> **Work to be completed**
Your answer should hold every line of the records below that contains the string "Insert".

===== Extracted data

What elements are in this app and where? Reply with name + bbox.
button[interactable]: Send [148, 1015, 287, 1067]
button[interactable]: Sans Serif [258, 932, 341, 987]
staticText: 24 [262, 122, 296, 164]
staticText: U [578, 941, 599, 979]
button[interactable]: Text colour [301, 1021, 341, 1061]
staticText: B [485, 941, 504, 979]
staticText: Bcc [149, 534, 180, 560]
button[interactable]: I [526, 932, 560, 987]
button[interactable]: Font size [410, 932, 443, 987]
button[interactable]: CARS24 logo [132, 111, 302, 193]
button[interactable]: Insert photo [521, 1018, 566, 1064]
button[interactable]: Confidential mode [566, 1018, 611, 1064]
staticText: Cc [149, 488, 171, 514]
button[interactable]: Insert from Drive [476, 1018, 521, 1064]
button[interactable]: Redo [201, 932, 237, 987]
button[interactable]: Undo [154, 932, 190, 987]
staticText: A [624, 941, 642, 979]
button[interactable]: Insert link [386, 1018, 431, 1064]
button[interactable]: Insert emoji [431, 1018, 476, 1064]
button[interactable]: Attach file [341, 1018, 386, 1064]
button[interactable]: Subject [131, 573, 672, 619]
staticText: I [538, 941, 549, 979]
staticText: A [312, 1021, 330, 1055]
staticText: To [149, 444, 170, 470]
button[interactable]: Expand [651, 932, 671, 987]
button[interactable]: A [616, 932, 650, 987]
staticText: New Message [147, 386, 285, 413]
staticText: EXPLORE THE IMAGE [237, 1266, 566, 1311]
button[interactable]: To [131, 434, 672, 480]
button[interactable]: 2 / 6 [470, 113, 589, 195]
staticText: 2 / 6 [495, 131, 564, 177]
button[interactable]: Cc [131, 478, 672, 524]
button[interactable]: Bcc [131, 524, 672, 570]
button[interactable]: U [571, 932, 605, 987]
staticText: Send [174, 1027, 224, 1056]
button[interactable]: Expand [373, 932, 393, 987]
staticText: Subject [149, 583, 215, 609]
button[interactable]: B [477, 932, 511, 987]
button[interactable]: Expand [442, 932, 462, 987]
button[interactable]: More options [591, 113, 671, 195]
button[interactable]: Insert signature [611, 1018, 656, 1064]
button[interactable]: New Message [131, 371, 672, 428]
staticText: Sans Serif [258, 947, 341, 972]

==========

> **Written solution**
button[interactable]: Insert photo [521, 1018, 566, 1064]
button[interactable]: Insert from Drive [476, 1018, 521, 1064]
button[interactable]: Insert link [386, 1018, 431, 1064]
button[interactable]: Insert emoji [431, 1018, 476, 1064]
button[interactable]: Insert signature [611, 1018, 656, 1064]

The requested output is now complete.